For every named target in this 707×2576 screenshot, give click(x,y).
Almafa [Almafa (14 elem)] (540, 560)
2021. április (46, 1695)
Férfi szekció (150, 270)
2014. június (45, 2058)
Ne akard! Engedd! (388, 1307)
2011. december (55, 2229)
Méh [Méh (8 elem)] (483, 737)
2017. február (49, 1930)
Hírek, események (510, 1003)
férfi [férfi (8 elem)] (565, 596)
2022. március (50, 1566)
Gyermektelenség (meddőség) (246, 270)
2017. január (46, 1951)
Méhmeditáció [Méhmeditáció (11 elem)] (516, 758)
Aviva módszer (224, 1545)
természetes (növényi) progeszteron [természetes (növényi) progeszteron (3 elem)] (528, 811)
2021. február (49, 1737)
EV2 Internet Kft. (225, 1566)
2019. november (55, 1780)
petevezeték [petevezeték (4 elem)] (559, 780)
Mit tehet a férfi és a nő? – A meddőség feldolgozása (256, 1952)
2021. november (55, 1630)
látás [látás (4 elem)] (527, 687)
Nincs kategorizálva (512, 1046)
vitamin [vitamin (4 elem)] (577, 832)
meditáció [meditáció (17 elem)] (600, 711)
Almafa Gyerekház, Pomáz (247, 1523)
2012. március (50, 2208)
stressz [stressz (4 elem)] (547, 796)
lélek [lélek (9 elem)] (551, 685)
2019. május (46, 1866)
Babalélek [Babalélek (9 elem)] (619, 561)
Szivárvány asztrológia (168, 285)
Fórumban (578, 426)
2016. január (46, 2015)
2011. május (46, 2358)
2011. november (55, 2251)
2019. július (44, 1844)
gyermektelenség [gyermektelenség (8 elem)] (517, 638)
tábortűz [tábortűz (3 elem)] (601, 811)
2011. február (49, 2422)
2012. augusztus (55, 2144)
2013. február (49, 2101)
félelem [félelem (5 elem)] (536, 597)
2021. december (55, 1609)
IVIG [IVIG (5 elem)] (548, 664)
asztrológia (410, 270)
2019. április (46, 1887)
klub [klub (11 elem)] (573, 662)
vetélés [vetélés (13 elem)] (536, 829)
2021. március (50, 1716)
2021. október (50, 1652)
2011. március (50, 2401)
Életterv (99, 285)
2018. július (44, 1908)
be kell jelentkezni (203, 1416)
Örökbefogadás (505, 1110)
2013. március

--*--

Search term "asztrológia": return each line of the data that contains it.

● **RESULT OF THIS TASK**:
Szivárvány asztrológia (168, 285)
asztrológia (410, 270)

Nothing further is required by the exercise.